Transcribe all of the listing exactly.
+++++
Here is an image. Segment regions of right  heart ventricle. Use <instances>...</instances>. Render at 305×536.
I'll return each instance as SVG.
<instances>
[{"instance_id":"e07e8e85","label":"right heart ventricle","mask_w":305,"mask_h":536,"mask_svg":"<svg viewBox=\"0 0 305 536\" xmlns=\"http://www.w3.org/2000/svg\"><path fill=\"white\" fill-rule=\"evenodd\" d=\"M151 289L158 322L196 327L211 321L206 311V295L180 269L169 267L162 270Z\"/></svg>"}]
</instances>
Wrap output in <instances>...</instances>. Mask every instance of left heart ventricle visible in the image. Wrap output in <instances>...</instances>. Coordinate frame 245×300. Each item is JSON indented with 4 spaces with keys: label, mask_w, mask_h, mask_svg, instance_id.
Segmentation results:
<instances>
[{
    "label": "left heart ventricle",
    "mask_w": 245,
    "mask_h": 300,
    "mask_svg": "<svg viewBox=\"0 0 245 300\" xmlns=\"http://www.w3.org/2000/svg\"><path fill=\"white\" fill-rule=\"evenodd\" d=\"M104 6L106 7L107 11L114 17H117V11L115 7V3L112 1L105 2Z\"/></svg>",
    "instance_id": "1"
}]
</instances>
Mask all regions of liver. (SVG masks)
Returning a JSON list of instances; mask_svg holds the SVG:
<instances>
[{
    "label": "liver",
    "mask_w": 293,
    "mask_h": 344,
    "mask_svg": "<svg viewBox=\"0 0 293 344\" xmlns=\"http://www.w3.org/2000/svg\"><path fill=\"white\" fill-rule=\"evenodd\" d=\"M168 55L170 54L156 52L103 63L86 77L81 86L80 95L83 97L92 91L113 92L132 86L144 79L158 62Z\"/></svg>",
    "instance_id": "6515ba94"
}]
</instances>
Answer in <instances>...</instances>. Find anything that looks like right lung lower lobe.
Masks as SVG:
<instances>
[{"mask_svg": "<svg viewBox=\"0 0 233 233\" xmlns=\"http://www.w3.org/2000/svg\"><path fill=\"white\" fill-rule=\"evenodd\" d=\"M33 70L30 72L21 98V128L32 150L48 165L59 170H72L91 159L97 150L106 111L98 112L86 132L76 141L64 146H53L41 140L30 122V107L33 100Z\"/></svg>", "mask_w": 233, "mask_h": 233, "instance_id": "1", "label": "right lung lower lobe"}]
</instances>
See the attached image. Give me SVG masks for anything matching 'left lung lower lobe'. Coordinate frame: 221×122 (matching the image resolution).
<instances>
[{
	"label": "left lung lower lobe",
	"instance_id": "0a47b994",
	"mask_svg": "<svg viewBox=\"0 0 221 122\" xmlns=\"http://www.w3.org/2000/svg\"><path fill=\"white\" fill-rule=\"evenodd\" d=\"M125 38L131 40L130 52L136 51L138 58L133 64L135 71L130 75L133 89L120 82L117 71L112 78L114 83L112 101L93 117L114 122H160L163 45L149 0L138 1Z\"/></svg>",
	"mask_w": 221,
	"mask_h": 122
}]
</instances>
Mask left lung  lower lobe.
+++++
* _ANSWER BOX_:
Here is an image. Segment regions of right  heart ventricle. Use <instances>...</instances>. Render at 305×536.
I'll return each instance as SVG.
<instances>
[{"instance_id":"e07e8e85","label":"right heart ventricle","mask_w":305,"mask_h":536,"mask_svg":"<svg viewBox=\"0 0 305 536\" xmlns=\"http://www.w3.org/2000/svg\"><path fill=\"white\" fill-rule=\"evenodd\" d=\"M151 289L158 322L196 327L211 321L206 311V295L180 269L169 267L162 270Z\"/></svg>"}]
</instances>
Wrap output in <instances>...</instances>. Mask every instance of left heart ventricle visible in the image. Wrap output in <instances>...</instances>. Coordinate frame 245×300. Each item is JSON indented with 4 spaces with keys: label, mask_w, mask_h, mask_svg, instance_id.
Segmentation results:
<instances>
[{
    "label": "left heart ventricle",
    "mask_w": 245,
    "mask_h": 300,
    "mask_svg": "<svg viewBox=\"0 0 245 300\" xmlns=\"http://www.w3.org/2000/svg\"><path fill=\"white\" fill-rule=\"evenodd\" d=\"M104 6L106 7L107 11L114 17H117V11L115 7V3L112 1L105 2Z\"/></svg>",
    "instance_id": "1"
}]
</instances>
Mask all regions of liver. (SVG masks)
Returning a JSON list of instances; mask_svg holds the SVG:
<instances>
[{
    "label": "liver",
    "mask_w": 293,
    "mask_h": 344,
    "mask_svg": "<svg viewBox=\"0 0 293 344\" xmlns=\"http://www.w3.org/2000/svg\"><path fill=\"white\" fill-rule=\"evenodd\" d=\"M168 55L170 54L156 52L103 63L86 77L81 86L80 95L83 97L92 91L113 92L132 86L144 79L158 62Z\"/></svg>",
    "instance_id": "6515ba94"
}]
</instances>
Answer in <instances>...</instances>. Find anything that looks like right lung lower lobe.
Masks as SVG:
<instances>
[{"mask_svg": "<svg viewBox=\"0 0 233 233\" xmlns=\"http://www.w3.org/2000/svg\"><path fill=\"white\" fill-rule=\"evenodd\" d=\"M33 70L30 72L21 98V128L32 150L48 165L59 170H72L91 159L97 150L106 111L98 112L86 132L76 141L64 146H53L41 140L30 122V107L33 100Z\"/></svg>", "mask_w": 233, "mask_h": 233, "instance_id": "1", "label": "right lung lower lobe"}]
</instances>
See the attached image. Give me SVG masks for anything matching 'left lung lower lobe'. Coordinate frame: 221×122 (matching the image resolution).
<instances>
[{
	"label": "left lung lower lobe",
	"instance_id": "0a47b994",
	"mask_svg": "<svg viewBox=\"0 0 221 122\" xmlns=\"http://www.w3.org/2000/svg\"><path fill=\"white\" fill-rule=\"evenodd\" d=\"M125 38L131 40L130 52L136 51L138 58L133 64L135 71L130 75L133 89L120 82L117 71L112 78L114 83L112 101L93 117L114 122H160L163 45L149 0L138 1Z\"/></svg>",
	"mask_w": 221,
	"mask_h": 122
}]
</instances>
Mask left lung  lower lobe.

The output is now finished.